▸ **EXERCISE MATERIAL**:
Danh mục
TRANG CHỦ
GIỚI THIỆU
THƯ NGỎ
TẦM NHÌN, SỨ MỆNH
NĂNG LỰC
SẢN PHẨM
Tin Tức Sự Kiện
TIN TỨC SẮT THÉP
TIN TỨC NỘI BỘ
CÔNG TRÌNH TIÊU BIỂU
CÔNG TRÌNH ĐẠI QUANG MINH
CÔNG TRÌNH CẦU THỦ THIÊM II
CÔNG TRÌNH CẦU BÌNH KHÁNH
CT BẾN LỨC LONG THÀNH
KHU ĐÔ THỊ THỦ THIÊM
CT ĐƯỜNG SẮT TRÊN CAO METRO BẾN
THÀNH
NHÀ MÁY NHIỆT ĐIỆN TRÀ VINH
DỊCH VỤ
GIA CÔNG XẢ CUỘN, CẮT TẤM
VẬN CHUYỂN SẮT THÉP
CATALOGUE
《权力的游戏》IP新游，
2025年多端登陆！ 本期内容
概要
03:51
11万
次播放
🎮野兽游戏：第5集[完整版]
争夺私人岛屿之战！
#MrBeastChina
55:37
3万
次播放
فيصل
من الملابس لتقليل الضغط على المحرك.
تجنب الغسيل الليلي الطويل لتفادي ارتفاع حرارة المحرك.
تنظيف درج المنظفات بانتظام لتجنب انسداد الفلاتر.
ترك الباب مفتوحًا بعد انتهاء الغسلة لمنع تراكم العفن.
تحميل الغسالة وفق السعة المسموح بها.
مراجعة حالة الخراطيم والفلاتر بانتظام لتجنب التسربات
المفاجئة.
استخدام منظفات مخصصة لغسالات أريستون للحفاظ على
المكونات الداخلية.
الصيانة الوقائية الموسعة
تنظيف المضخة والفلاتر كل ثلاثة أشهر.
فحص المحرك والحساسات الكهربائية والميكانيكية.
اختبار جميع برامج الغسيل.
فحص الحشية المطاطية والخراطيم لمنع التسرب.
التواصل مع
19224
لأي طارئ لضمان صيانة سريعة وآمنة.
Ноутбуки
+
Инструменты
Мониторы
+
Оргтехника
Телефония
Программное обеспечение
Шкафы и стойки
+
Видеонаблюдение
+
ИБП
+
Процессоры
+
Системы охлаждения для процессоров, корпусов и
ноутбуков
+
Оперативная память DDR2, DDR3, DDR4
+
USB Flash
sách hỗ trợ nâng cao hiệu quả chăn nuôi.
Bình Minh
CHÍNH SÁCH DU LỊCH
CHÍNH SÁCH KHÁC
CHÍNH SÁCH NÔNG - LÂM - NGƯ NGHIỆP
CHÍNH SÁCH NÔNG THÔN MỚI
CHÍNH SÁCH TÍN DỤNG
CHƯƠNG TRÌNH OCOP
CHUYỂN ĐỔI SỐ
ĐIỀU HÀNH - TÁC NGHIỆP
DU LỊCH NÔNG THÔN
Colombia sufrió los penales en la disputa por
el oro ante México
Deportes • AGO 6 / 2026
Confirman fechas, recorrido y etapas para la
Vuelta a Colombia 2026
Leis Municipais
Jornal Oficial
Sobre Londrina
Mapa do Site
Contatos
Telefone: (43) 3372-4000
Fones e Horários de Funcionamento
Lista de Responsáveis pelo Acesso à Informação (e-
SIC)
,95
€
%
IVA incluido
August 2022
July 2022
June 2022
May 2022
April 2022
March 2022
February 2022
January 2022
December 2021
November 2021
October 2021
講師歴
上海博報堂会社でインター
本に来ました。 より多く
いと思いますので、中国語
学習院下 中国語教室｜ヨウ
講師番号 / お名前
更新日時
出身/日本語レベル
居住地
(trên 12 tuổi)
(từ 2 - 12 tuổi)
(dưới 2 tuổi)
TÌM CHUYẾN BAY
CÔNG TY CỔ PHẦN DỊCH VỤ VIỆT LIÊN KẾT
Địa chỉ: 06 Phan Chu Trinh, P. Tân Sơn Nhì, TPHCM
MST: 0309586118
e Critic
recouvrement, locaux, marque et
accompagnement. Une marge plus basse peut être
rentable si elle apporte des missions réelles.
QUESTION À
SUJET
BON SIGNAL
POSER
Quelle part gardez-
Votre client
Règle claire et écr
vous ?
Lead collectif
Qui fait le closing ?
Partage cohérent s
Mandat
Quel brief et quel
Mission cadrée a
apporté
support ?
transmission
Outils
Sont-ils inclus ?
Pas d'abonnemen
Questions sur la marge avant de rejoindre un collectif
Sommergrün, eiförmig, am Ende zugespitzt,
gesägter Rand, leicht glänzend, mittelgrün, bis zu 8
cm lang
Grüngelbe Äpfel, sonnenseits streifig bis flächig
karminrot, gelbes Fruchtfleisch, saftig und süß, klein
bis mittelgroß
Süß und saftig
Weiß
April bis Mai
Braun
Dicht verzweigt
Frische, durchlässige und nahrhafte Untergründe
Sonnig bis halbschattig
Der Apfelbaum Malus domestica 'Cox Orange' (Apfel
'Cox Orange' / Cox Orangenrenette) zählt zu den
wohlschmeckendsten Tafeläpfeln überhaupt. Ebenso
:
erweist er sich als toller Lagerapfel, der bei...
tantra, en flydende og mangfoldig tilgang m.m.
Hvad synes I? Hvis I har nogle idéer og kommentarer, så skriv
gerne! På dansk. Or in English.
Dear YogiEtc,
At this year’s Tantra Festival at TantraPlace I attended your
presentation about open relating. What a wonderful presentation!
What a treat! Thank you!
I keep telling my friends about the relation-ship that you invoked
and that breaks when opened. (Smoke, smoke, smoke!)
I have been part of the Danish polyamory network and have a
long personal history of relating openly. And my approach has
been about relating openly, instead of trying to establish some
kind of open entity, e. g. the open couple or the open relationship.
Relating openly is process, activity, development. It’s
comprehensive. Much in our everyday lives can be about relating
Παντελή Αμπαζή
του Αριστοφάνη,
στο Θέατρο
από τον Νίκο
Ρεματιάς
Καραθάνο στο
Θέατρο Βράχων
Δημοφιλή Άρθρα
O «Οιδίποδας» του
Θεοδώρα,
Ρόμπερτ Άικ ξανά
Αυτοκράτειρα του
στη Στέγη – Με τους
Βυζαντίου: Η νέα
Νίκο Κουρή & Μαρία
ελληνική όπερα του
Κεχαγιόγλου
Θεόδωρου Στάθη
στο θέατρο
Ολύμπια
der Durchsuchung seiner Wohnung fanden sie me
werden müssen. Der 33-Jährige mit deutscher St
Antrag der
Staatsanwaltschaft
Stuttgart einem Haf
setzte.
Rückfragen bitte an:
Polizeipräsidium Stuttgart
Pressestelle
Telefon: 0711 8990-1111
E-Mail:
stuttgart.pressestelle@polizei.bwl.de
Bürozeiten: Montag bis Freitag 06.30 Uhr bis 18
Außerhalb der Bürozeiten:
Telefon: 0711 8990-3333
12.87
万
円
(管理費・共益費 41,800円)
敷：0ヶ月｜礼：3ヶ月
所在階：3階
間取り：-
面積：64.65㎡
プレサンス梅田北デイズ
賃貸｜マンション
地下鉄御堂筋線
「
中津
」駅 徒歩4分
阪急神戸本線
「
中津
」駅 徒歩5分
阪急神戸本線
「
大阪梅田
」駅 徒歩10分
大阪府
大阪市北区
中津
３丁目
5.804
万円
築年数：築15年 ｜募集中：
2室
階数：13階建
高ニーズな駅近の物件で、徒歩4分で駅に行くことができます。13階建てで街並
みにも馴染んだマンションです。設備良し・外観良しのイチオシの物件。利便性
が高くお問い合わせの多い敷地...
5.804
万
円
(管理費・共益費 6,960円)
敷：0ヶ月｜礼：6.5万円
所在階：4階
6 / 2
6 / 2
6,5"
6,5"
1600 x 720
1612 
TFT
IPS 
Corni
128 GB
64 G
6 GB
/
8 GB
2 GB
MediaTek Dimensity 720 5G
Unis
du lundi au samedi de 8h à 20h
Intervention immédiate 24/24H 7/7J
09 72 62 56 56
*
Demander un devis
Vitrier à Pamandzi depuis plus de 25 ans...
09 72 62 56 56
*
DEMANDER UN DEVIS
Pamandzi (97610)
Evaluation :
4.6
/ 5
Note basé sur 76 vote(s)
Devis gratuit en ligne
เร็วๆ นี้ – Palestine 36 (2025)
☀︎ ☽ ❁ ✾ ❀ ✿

▸ **WHAT YOU NEED TO DO**: Write out the line containing "I have been" and every line after it through the end of the entries. Keep each one exactly as it is, and add nothing.

▸ **WRITTEN ANSWER**:
I have been part of the Danish polyamory network and have a
long personal history of relating openly. And my approach has
been about relating openly, instead of trying to establish some
kind of open entity, e. g. the open couple or the open relationship.
Relating openly is process, activity, development. It’s
comprehensive. Much in our everyday lives can be about relating
Παντελή Αμπαζή
του Αριστοφάνη,
στο Θέατρο
από τον Νίκο
Ρεματιάς
Καραθάνο στο
Θέατρο Βράχων
Δημοφιλή Άρθρα
O «Οιδίποδας» του
Θεοδώρα,
Ρόμπερτ Άικ ξανά
Αυτοκράτειρα του
στη Στέγη – Με τους
Βυζαντίου: Η νέα
Νίκο Κουρή & Μαρία
ελληνική όπερα του
Κεχαγιόγλου
Θεόδωρου Στάθη
στο θέατρο
Ολύμπια
der Durchsuchung seiner Wohnung fanden sie me
werden müssen. Der 33-Jährige mit deutscher St
Antrag der
Staatsanwaltschaft
Stuttgart einem Haf
setzte.
Rückfragen bitte an:
Polizeipräsidium Stuttgart
Pressestelle
Telefon: 0711 8990-1111
E-Mail:
stuttgart.pressestelle@polizei.bwl.de
Bürozeiten: Montag bis Freitag 06.30 Uhr bis 18
Außerhalb der Bürozeiten:
Telefon: 0711 8990-3333
12.87
万
円
(管理費・共益費 41,800円)
敷：0ヶ月｜礼：3ヶ月
所在階：3階
間取り：-
面積：64.65㎡
プレサンス梅田北デイズ
賃貸｜マンション
地下鉄御堂筋線
「
中津
」駅 徒歩4分
阪急神戸本線
「
中津
」駅 徒歩5分
阪急神戸本線
「
大阪梅田
」駅 徒歩10分
大阪府
大阪市北区
中津
３丁目
5.804
万円
築年数：築15年 ｜募集中：
2室
階数：13階建
高ニーズな駅近の物件で、徒歩4分で駅に行くことができます。13階建てで街並
みにも馴染んだマンションです。設備良し・外観良しのイチオシの物件。利便性
が高くお問い合わせの多い敷地...
5.804
万
円
(管理費・共益費 6,960円)
敷：0ヶ月｜礼：6.5万円
所在階：4階
6 / 2
6 / 2
6,5"
6,5"
1600 x 720
1612 
TFT
IPS 
Corni
128 GB
64 G
6 GB
/
8 GB
2 GB
MediaTek Dimensity 720 5G
Unis
du lundi au samedi de 8h à 20h
Intervention immédiate 24/24H 7/7J
09 72 62 56 56
*
Demander un devis
Vitrier à Pamandzi depuis plus de 25 ans...
09 72 62 56 56
*
DEMANDER UN DEVIS
Pamandzi (97610)
Evaluation :
4.6
/ 5
Note basé sur 76 vote(s)
Devis gratuit en ligne
เร็วๆ นี้ – Palestine 36 (2025)
☀︎ ☽ ❁ ✾ ❀ ✿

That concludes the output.